Magazine. Pascal Cazottes nous rappelle aujourd’hui la très ancienne histoire d’Aubin et nous amène à la découverte de son fort.

Histoire & patrimoine. Aubin, son histoire et son fort
L'ancien fort d'Aubin, vestiges de la tour carrée. - Pascal Cazottes

D’emblée, précisons que depuis ses origines jusqu’à la Révolution, Aubin s’appelait Albin (ou Albinio). Ce nom lui proviendrait du général romain Decimus Clodius Albinus, lequel général revendiqua le pouvoir impérial à Rome en 193 après J.-C. mais en fut évincé par Septime Sévère qui lui infligea une cuisante défaite à la bataille de Lugdunum (février 197), défaite qui conduisit Albinus à se donner la mort. Or, on raconte que c’est Albinus qui, lors de son passage en Gaule, fonda un castrum (une place fortifiée) à Aubin.

Mais si l’on se penche sur l’étymologie d’Aubin (anciennement Albin), on s’aperçoit que ce nom peut également dériver du latin albus qui signifie “blanc”, “Albus” ayant aussi été un nom porté par nombre d’esclaves et d’affranchis. De sorte que c’est peut-être un ancien esclave affranchi qui, installé à Aubin durant la période gallo-romaine, donna son nom au lieu qui nous intéresse aujourd’hui.
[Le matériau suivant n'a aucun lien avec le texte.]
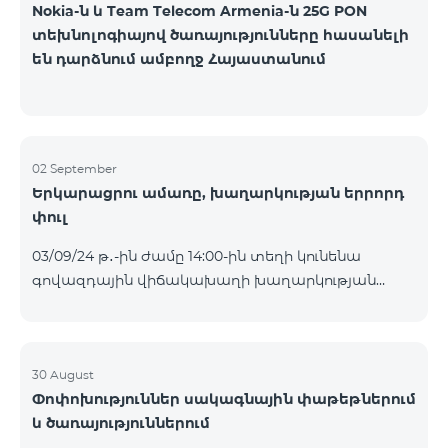
Nokia-ն և Team Telecom Armenia-ն 25G PON
տեխնոլոգիայով ծառայությունները հասանելի
են դարձնում ամբողջ Հայաստանում
02 September
Երկարացրու ամառը, խաղարկության երրորդ
փուլ
03/09/24 թ․-ին ժամը 14:00-ին տեղի կունենա
գովազդային վիճակախաղի խաղարկության
երրորդ փուլը, որին կմասնակցեն 26/08/24
-01/09/24 թթ․ Honor 200 Lite հեռախոսի գնորդները,
պրոմոյի շրջանակներում տրամադրվող SIM
քարտի` TeamTok կանխավճարային
30 August
Փոփոխություններ սակագնային փաթեթներում
սակագնային փաթեթի հեռախոսահամարով։
և ծառայություններում
Հաղթող հեռախոսահամարներն ընտրվելու են
պատահական թվերի գեներատորի միջոցով։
Les premiers seigneurs d’Aubin

Ce qui n’empêche pas que l’endroit a certainement dû être très tôt fortifié, le piton rocheux qui domine la vallée de l’Enne se prêtant particulièrement bien à l’édification d’une citadelle. Mais ce n’est qu’à partir du Xe siècle que l’on trouve mention d’une forteresse à Aubin, plus précisément dans le testament que Raymond Ier, comte de Rouergue, fit en l’an 961, juste avant son départ pour Saint-Jacques-de-Compostelle, voyage périlleux au cours duquel il devait, du reste, trouver la mort.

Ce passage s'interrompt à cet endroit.